**Task brief**
Within the listing below, how many lines hold the string "into"? Only the number should be given.

**Provided entries**

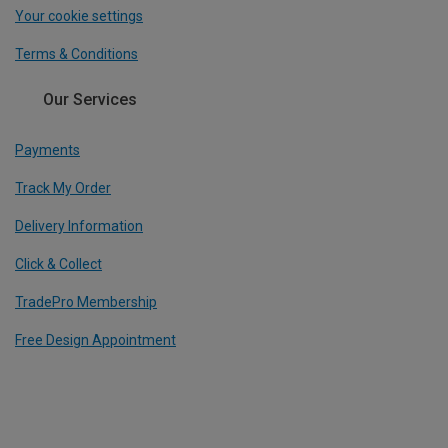
Your cookie settings
Terms & Conditions
Our Services
Payments
Track My Order
Delivery Information
Click & Collect
TradePro Membership
Free Design Appointment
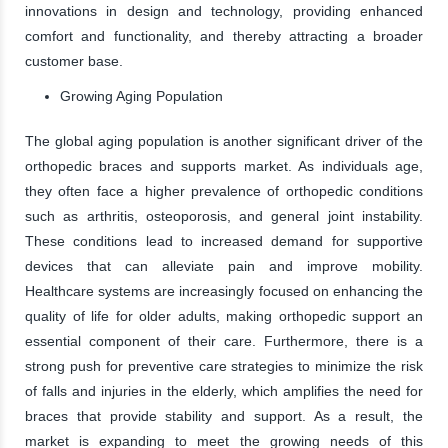
innovations in design and technology, providing enhanced
comfort and functionality, and thereby attracting a broader
customer base.
Growing Aging Population
The global aging population is another significant driver of the
orthopedic braces and supports market. As individuals age,
they often face a higher prevalence of orthopedic conditions
such as arthritis, osteoporosis, and general joint instability.
These conditions lead to increased demand for supportive
devices that can alleviate pain and improve mobility.
Healthcare systems are increasingly focused on enhancing the
quality of life for older adults, making orthopedic support an
essential component of their care. Furthermore, there is a
strong push for preventive care strategies to minimize the risk
of falls and injuries in the elderly, which amplifies the need for
braces that provide stability and support. As a result, the
market is expanding to meet the growing needs of this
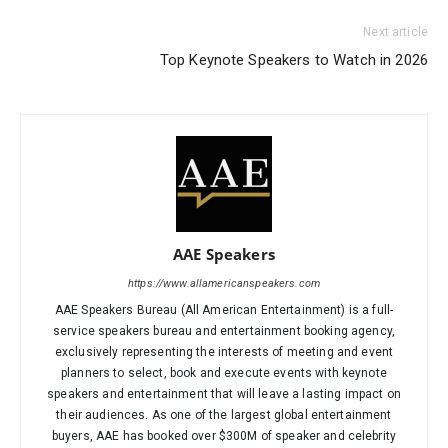
Next article
Top Keynote Speakers to Watch in 2026
AAE Speakers
https://www.allamericanspeakers.com
AAE Speakers Bureau (All American Entertainment) is a full-
service speakers bureau and entertainment booking agency,
exclusively representing the interests of meeting and event
planners to select, book and execute events with keynote
speakers and entertainment that will leave a lasting impact on
their audiences. As one of the largest global entertainment
buyers, AAE has booked over $300M of speaker and celebrity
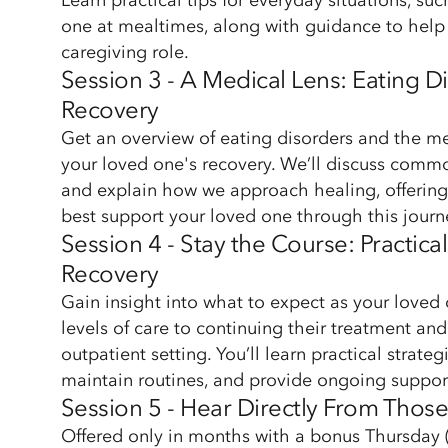
Learn practical tips for everyday situations, su
one at mealtimes, along with guidance to help 
caregiving role.
Session 3 - A Medical Lens: Eating 
Recovery
Get an overview of eating disorders and the me
your loved one's recovery. We’ll discuss com
and explain how we approach healing, offering
best support your loved one through this journ
Session 4 - Stay the Course: Practica
Recovery
Gain insight into what to expect as your loved 
levels of care to continuing their treatment and
outpatient setting. You’ll learn practical strateg
maintain routines, and provide ongoing suppor
Session 5 - Hear Directly From Thos
Offered only in months with a bonus Thursday (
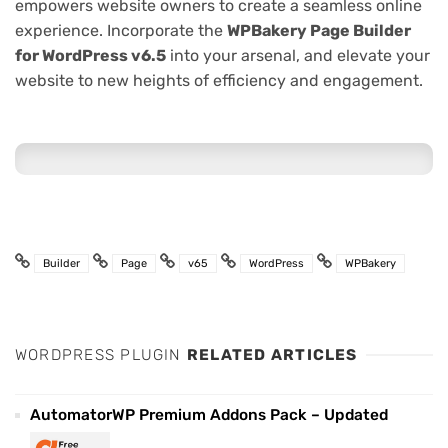
empowers website owners to create a seamless online
experience. Incorporate the
WPBakery Page Builder
for WordPress v6.5
into your arsenal, and elevate your
website to new heights of efficiency and engagement.
Builder
Page
v65
WordPress
WPBakery
WORDPRESS PLUGIN
RELATED ARTICLES
AutomatorWP Premium Addons Pack – Updated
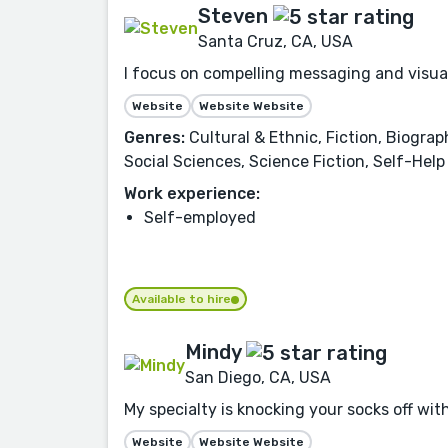
Steven
Santa Cruz, CA, USA
I focus on compelling messaging and visual
Website
Website Website
Genres:
Cultural & Ethnic, Fiction, Biograp
Social Sciences, Science Fiction, Self-Help
Work experience:
Self-employed
Available to hire
Mindy
San Diego, CA, USA
My specialty is knocking your socks off with
Website
Website Website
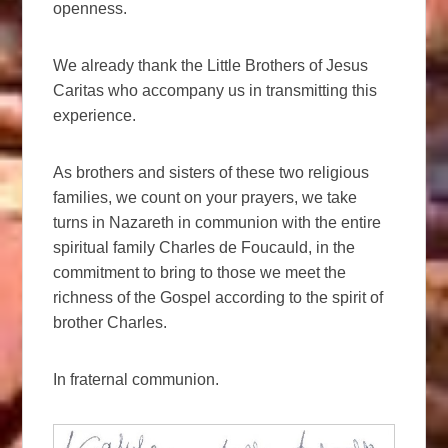
openness.
We already thank the Little Brothers of Jesus
Caritas who accompany us in transmitting this
experience.
As brothers and sisters of these two religious
families, we count on your prayers, we take
turns in Nazareth in communion with the entire
spiritual family Charles de Foucauld, in the
commitment to bring to those we meet the
richness of the Gospel according to the spirit of
brother Charles.
In fraternal communion.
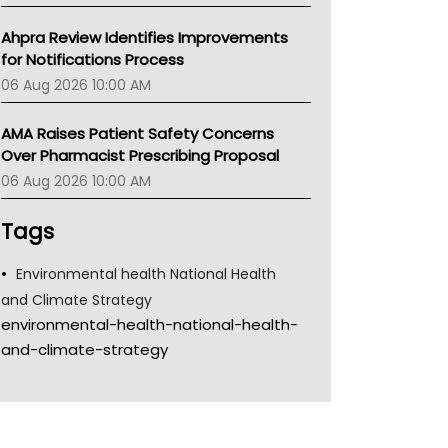
Ahpra Review Identifies Improvements
for Notifications Process
06 Aug 2026 10:00 AM
AMA Raises Patient Safety Concerns
Over Pharmacist Prescribing Proposal
06 Aug 2026 10:00 AM
Tags
Environmental health National Health
and Climate Strategy
environmental-health-national-health-
and-climate-strategy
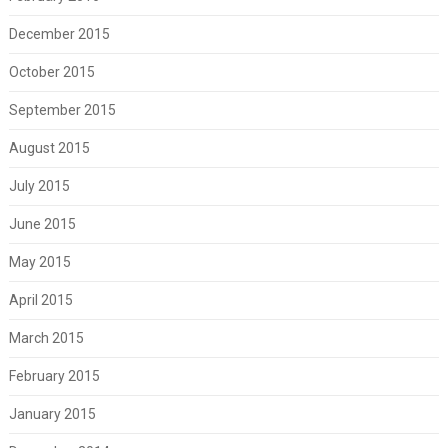
December 2015
October 2015
September 2015
August 2015
July 2015
June 2015
May 2015
April 2015
March 2015
February 2015
January 2015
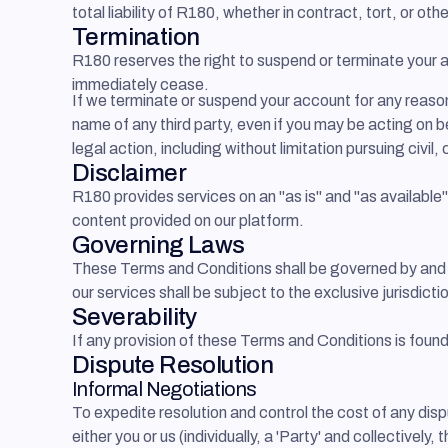
total liability of R180, whether in contract, tort, or 
Termination
R180 reserves the right to suspend or terminate your ac
immediately cease.
If we terminate or suspend your account for any reaso
name of any third party, even if you may be acting on b
legal action, including without limitation pursuing civil,
Disclaimer
R180 provides services on an "as is" and "as available
content provided on our platform.
Governing Laws
These Terms and Conditions shall be governed by and c
our services shall be subject to the exclusive jurisdict
Severability
If any provision of these Terms and Conditions is found
Dispute Resolution
Informal Negotiations
To expedite resolution and control the cost of any disp
either you or us (individually, a 'Party' and collective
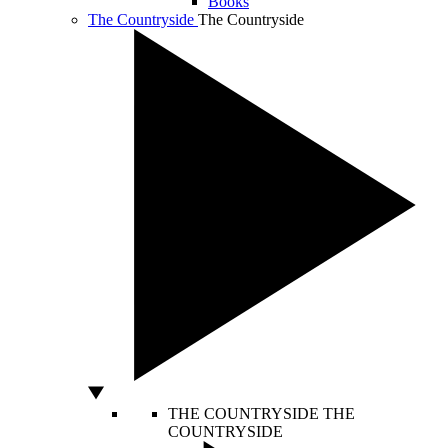
Books
The Countryside
The Countryside
THE COUNTRYSIDE
THE
COUNTRYSIDE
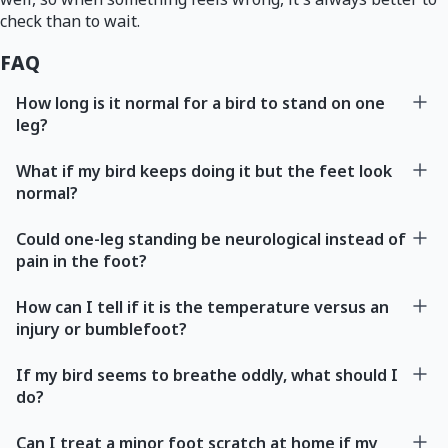
check than to wait.
FAQ
How long is it normal for a bird to stand on one
leg?
What if my bird keeps doing it but the feet look
normal?
Could one-leg standing be neurological instead of
pain in the foot?
How can I tell if it is the temperature versus an
injury or bumblefoot?
If my bird seems to breathe oddly, what should I
do?
Can I treat a minor foot scratch at home if my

**Answer to this exercise**
2